---
title: "_fmcsR_: Mismatch Tolerant Maximum Common Substructure Detection for Advanced Compound Similarity Searching"
author: "Authors: Yan Wang, Tyler Backman, Kevin Horan, [Thomas Girke](mailto:thomas.girke@ucr.edu)"
date: "Last update: `r format(Sys.time(), '%d %B, %Y')`"
package: "`r pkg_ver('fmcsR')`"
output:
BiocStyle::html_document:
toc: true
toc_float: true
toc_depth: 3
fig_caption: yes
fontsize: 14pt
bibliography: references.bib
---
```{r style, echo = FALSE, results = 'asis'}
BiocStyle::markdown()
options(width=100, max.print=1000)
knitr::opts_chunk$set(
eval=as.logical(Sys.getenv("KNITR_EVAL", "TRUE")),
cache=as.logical(Sys.getenv("KNITR_CACHE", "TRUE")))
```
```{r setup, echo=FALSE, messages=FALSE, warnings=FALSE}
suppressPackageStartupMessages({
library(ChemmineR)
library(fmcsR)
})
```
Note: the most recent version of this tutorial can be found here and a short overview slide show [here](http://faculty.ucr.edu/~tgirke/HTML_Presentations/Manuals/Workshop_Dec_5_8_2014/Rcheminfo/Cheminfo.pdf).
Introduction
============
Maximum common substructure (MCS) algorithms rank among the most
sensitive and accurate methods for measuring structural similarities
among small molecules.

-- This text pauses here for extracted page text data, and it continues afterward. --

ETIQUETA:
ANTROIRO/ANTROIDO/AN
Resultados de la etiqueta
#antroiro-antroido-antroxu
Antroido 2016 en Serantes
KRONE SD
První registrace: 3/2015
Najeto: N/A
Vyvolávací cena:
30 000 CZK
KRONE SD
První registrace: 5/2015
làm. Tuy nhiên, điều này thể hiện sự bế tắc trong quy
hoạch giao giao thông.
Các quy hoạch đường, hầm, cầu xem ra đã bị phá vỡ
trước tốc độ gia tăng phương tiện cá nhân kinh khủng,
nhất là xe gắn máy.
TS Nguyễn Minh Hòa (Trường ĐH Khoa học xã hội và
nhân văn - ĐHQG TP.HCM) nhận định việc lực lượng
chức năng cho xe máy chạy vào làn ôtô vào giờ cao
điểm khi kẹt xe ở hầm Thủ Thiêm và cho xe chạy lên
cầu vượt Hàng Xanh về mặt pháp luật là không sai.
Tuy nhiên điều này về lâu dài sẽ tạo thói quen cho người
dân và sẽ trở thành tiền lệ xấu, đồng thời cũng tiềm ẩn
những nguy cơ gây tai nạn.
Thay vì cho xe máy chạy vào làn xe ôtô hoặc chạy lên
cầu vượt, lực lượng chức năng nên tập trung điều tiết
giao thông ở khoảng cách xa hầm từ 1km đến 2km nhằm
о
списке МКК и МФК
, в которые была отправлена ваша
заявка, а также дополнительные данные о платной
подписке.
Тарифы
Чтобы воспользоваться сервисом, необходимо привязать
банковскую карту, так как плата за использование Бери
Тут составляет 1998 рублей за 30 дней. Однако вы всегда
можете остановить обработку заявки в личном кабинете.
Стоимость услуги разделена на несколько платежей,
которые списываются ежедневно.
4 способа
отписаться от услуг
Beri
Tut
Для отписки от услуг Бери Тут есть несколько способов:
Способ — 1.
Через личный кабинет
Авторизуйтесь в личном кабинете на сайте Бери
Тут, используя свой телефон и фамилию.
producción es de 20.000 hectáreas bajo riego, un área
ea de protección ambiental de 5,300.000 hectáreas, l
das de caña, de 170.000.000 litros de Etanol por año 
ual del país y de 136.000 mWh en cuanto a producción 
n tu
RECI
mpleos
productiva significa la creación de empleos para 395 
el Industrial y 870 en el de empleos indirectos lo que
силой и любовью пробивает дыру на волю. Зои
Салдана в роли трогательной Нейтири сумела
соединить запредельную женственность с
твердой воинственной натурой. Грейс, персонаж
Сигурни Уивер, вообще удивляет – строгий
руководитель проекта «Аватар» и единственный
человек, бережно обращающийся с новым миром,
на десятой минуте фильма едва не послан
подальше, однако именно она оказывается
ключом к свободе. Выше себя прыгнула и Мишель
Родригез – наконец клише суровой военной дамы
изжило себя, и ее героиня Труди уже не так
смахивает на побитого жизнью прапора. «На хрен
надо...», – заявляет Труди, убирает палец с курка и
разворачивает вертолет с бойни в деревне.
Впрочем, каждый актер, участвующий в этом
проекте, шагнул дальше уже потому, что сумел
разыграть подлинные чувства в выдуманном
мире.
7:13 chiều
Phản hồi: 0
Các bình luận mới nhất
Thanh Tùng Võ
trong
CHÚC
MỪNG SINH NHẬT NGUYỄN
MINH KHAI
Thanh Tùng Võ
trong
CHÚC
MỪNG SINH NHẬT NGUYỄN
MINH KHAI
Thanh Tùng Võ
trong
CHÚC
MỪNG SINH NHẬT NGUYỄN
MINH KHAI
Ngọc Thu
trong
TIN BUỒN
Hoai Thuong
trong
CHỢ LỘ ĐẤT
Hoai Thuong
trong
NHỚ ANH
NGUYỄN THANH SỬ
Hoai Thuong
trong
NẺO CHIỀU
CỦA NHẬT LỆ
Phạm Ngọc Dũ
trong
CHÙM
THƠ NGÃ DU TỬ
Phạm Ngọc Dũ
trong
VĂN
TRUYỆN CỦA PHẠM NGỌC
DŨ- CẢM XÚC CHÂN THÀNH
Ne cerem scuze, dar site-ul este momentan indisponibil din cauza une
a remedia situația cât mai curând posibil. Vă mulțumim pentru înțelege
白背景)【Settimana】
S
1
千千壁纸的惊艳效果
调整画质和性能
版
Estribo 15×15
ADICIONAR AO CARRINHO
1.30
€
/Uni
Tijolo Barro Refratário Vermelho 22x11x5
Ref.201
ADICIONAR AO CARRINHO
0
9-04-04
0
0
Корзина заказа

This utility is critical for many research areas
in drug discovery and chemical genomics. The MCS problem is a
graph-based similarity concept that is defined as the largest
substructure (sub-graph) shared among two compounds [@Wang2013a; @Cao2008a].
It fundamentally differs from the
structural descriptor-based strategies like fingerprints or structural
keys. Another strength of the MCS approach is the identification of the
actual MCS that can be mapped back to the source compounds in order to
pinpoint the common and unique features in their structures. This output
is often more intuitive to interpret and chemically more meaningful than
the purely numeric information returned by descriptor-based approaches.
Because the MCS problem is NP-complete, an efficient algorithm is
essential to minimize the compute time of its extremely complex search
process. The `fmcsR` package implements an efficient backtracking algorithm that
introduces a new flexible MCS (FMCS) matching strategy to identify MCSs
among compounds containing atom and/or bond mismatches. In contrast to
this, other MCS algorithms find only exact MCSs that are perfectly
contained in two molecules. The details about the FMCS algorithm are
described in the Supplementary Materials Section of the associated
publication [@Wang2013a]. The package provides several utilities to
use the FMCS algorithm for pairwise compound comparisons, structure
similarity searching and clustering. To maximize performance, the time
consuming computational steps of `fmcsR` are implemented in C++. Integration
with the `ChemmineR` package provides visualization functionalities of MCSs and
consistent structure and substructure data handling routines [@Cao2008c; @Backman2011a].
The following gives an overview of the most important functionalities provided by
`fmcsR`.
Installation
============
The R software for running `fmcsR` and `ChemmineR` can be downloaded from CRAN
(). The `fmcsR` package can be installed from an
open R session using the `BiocManager::install()` command.
```{r eval=FALSE}
if (!requireNamespace("BiocManager", quietly=TRUE))
install.packages("BiocManager")
BiocManager::install("fmcsR")
```
Quick Overview
==============
To demo the main functionality of the `fmcsR` package, one can load its sample
data stored as `SDFset` object. The generic `plot` function can be used to visualize the
corresponding structures.
```{r quicktest1, eval=TRUE, fig=TRUE,fig.scap="Structures depictions of sample data." }
library(fmcsR)
data(fmcstest)
plot(fmcstest[1:3], print=FALSE)
```
The `fmcs` function computes the MCS/FMCS shared among two compounds, which can
be highlighted in their structure with the `plotMCS` function.
```{r quicktest2, eval=TRUE, fig=TRUE}
test <- fmcs(fmcstest[1], fmcstest[2], au=2, bu=1)
plotMCS(test,regenCoords=TRUE)
```
Documentation
=============
```{r eval=TRUE, keep.source=TRUE}
library("fmcsR") # Loads the package
```
```{r eval=FALSE, keep.source=TRUE}
library(help="fmcsR") # Lists functions/classes provided by fmcsR
library(help="ChemmineR") # Lists functions/classes from ChemmineR
vignette("fmcsR") # Opens this PDF manual
vignette("ChemmineR") # Opens ChemmineR PDF manual
```
The help documents for the different functions and container classes can
be accessed with the standard R help syntax.
```{r eval=FALSE, keep.source=TRUE}
?fmcs
?"MCS-class"
?"SDFset-class"
```
MCS of Two Compounds
====================
Data Import
-----------
The following loads the sample data set provided by the `fmcsR` package. It
contains the SD file (SDF) of 3 molecules stored in an `SDFset` object.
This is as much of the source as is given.